● **TASK PROMPT**: What is needed is a copy of each line in the listing below that contains "airplane".

● **LISTED RECORDS**:
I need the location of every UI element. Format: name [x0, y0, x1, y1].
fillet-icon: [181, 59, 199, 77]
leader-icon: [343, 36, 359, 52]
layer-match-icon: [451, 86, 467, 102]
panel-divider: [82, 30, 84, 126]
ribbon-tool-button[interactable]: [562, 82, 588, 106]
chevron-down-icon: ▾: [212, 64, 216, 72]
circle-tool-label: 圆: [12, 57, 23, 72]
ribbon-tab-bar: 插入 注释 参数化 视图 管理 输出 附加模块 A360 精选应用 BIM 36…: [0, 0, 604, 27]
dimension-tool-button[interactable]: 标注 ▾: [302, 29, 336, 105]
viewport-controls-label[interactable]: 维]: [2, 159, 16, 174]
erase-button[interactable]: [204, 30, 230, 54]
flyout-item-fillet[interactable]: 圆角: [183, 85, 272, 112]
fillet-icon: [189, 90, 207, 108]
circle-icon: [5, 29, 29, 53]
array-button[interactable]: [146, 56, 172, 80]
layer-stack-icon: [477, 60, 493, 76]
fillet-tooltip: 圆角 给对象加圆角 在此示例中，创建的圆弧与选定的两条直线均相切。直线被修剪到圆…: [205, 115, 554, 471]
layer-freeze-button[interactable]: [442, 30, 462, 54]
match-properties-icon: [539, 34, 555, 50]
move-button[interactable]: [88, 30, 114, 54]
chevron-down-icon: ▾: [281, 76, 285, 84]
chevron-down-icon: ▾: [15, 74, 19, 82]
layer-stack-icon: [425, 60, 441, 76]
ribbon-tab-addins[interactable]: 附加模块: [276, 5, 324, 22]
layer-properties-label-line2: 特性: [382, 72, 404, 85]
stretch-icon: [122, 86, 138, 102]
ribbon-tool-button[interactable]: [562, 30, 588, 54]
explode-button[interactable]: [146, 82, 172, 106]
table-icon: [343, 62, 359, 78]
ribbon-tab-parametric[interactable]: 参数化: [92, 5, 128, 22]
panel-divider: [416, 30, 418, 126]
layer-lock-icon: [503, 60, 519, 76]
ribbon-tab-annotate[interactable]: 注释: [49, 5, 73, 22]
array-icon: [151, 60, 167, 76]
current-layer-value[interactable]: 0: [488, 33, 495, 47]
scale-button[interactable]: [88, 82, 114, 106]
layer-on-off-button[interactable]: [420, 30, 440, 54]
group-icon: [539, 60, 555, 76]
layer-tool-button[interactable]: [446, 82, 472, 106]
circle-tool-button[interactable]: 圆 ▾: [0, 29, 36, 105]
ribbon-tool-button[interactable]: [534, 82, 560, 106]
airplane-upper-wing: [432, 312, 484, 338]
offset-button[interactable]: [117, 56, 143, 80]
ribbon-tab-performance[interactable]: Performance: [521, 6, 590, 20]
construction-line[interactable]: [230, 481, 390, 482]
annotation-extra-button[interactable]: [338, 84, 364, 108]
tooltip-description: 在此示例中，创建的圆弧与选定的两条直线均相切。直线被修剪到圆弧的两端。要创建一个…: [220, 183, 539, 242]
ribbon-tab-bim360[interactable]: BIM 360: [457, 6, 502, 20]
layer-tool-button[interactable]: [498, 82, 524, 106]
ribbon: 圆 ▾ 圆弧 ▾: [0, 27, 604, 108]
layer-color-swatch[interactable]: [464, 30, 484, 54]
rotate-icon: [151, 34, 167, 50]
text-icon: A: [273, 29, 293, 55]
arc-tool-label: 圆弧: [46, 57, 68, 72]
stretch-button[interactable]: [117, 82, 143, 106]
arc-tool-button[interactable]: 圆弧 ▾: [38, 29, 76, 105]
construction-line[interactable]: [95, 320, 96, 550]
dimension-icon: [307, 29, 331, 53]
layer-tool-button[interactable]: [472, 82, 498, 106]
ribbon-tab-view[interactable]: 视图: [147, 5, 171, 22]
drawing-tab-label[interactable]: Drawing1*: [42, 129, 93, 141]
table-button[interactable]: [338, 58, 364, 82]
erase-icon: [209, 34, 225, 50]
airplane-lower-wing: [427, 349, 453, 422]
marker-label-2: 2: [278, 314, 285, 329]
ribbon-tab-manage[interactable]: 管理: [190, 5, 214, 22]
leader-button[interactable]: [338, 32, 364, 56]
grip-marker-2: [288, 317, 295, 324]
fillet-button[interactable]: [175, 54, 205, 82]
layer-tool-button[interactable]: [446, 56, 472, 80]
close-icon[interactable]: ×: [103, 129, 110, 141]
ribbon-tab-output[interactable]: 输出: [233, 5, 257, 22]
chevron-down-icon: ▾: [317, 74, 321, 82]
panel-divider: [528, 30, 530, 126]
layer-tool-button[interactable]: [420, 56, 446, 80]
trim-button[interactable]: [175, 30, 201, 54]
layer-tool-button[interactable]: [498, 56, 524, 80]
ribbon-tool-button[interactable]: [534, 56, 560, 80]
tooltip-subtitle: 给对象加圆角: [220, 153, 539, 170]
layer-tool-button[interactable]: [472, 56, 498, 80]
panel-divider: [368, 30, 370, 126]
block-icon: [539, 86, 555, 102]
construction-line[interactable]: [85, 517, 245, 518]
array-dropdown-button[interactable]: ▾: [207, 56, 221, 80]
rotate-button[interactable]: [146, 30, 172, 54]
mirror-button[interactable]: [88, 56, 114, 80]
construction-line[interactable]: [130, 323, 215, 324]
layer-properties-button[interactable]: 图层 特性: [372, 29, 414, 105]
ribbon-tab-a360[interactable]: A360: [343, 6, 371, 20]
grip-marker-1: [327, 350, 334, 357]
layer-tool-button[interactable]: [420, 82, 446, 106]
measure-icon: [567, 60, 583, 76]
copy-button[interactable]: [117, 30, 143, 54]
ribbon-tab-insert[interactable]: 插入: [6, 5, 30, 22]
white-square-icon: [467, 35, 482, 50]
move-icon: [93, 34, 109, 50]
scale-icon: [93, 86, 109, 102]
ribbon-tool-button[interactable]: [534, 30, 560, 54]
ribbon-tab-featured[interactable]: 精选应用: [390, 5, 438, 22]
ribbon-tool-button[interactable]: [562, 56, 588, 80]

● **YOUR SOLUTION**:
airplane-upper-wing: [432, 312, 484, 338]
airplane-lower-wing: [427, 349, 453, 422]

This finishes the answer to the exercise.